Per l’avvocato amministrativista di Milano il biga data è solo uno strumento di propensione commerciale. Nulla più. E il nuovo regolamento europeo sulla protezione dei dati personali «nasce già vecchio». Ecco perché.
Il big data? «È uno strumento di propensione commerciale. Nient’altro». Il nuovo Regolamento europeo sulla protezione dei dati personali? «Deve entrare ancora in vigore, ma nasce già vecchio». Andrea Bullo (foto a lato), avvocato amministrativista a Milano, bolla in questo modo due fra i temi più attuali del momento.
Sui cosiddetti “clienti digitali”, sui biga data (cioè la raccolta di dati eterogenei, strutturati e non strutturati, attraverso metodi tecnologici e analitici specifici al fine di estrarre valore per supportare differenti tipi di analisi), Bullo non ha dubbi: «Non sono convinto che questo enorme serbatoio di informazioni serva a convincere un cliente a venire in agenzia a sottoscrivere un contratto assicurativo. È un approccio sbagliato concepire il big data e la gestione di queste informazioni in questo modo», ha detto intervenendo all’ultima assemblea dell’Unione agenti Axa, di cui lo stesso avvocato è consulente.
Dopo essere entrato nel merito di come sia stato utilizzato il big data (uno degli esempi fatti ha riguardato il caso Trump), Bullo ha osservato come «il popolo del cosiddetto web sia talmente vasto che se ne perdono i confini e che di fatto non appartiene a nessuno, né tantomeno a un gruppo». Per questo il big data lo definisce «uno strumento di propensione commerciale, nient’altro».
Bullo ha anche tranquillizzato gli agenti su più punti. «Tutto il mondo assicurativo si sta muovendo in questa direzione, ma l’unico vero utilizzo del biga data è quello dell’approccio psicometrico (la psicometria è l’indagine psicologica tendente alla valutazione quantitativa dei comportamenti, ndr), che non è in grado di eliminare l’essenzialità del rapporto umano», ha detto. «Gli agenti hanno campo libero perchè delle persone che vengono avvicinate tramite questo sistema, gli stessi intermediari hanno un profilo piu accurato e questo è una grandissimo vantaggio commerciale. Inoltre il sistema del big data funziona sul condizionamento del pensiero esclusivamente quando si è di fronte a una ipotesi estremamente divisiva, quando cioè bisogna scegliere fra due opzioni secche. In questo caso funziona ma, ripeto, non ha nessuna capacità proattiva. Il metodo psicometrico, poi, stimola il lato peggiore dell’individuo (la paura, la reattività, la violenza, la vanità) e non ha nessuna capacità di alimentare la parte più alta dell’individuo, neanche fargli raccogliere con chiarezza quali sono i rimedi ai propri bisogni».
Ancora Bullo: «Il sistema di letture di tutti questi dati esprime il 10% di capacità di comunicazione umana. Ricordo solo che il restante 90% della capacità di comunicazione dell’uomo è non verbale. È impensabile, dunque, che ciò farà fuori le agenzie e il loro modo di relazionarsi con i clienti. Bisogna però rendersi conto che il mondo sta cambiando a una velocità inimmaginabile fino a due-tre anni fa».

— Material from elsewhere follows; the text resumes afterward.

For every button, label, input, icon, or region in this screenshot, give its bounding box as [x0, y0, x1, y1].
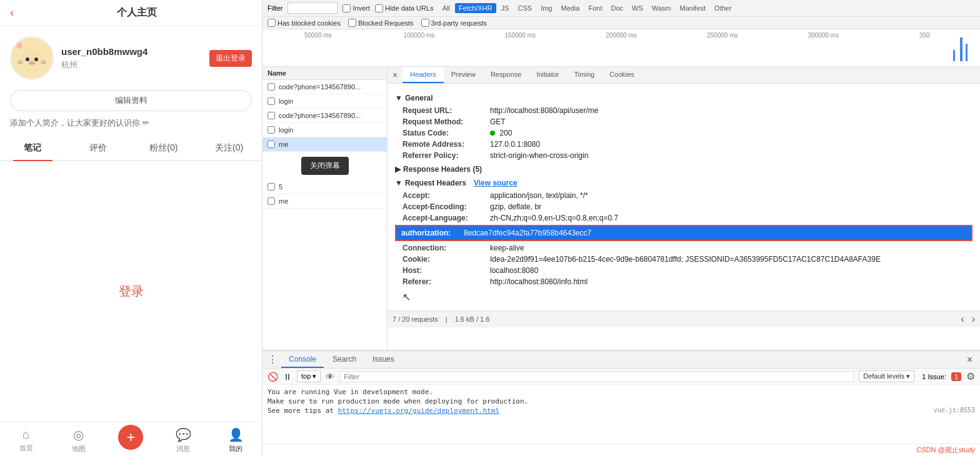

Un riferimento, poi, anche al nuovo Regolamento europeo sulla protezione dei dati personali. «L’Unione europea ha deciso di sostituire tutte le varie norme dei singoli Stati membri con un unico pacchetto di protezione dati, composto da un regolamento già emanato, ma che entrerà in vigore nel maggio del 2018. Non sarà necessario alcun atto di recepimento», ha ricordato l’avvocato. «Il regolamento vuole proporsi di rinnovare profondamente la disciplina della tutela dei dati, per esempio ampliando la nozione stessa di dato a qualunque informazione. Quindi foto, commenti, status, ecc. Saranno considerati tutti dei dati. Fra le novità anche l’introduzione del principio della contitolarità dei dati e della corresponsabilità dei dati, che quindi riguarda anche la distribuzione assicurativa. Un aspetto, quest’ultimo a cui bisogna fare attenzione».
Per Bullo, però, «se è vero che l’individuo del web non fa parte di un gruppo ma è solo e il diritto serve a disciplinare il rapporto fra le persone, questo regolamento nasce vecchio, soprattutto in relazione a un aspetto che non è stato considerato: il conferimento di tutta questa miriade di dati è volontario, e tanto è volontario quanto è inconsapevole di che fine facciano questi dati. Il regolamento non ha introdotto, per esempio, un principio base e cioè il frazionamento dei dati, che oggi invece circolano in blocco».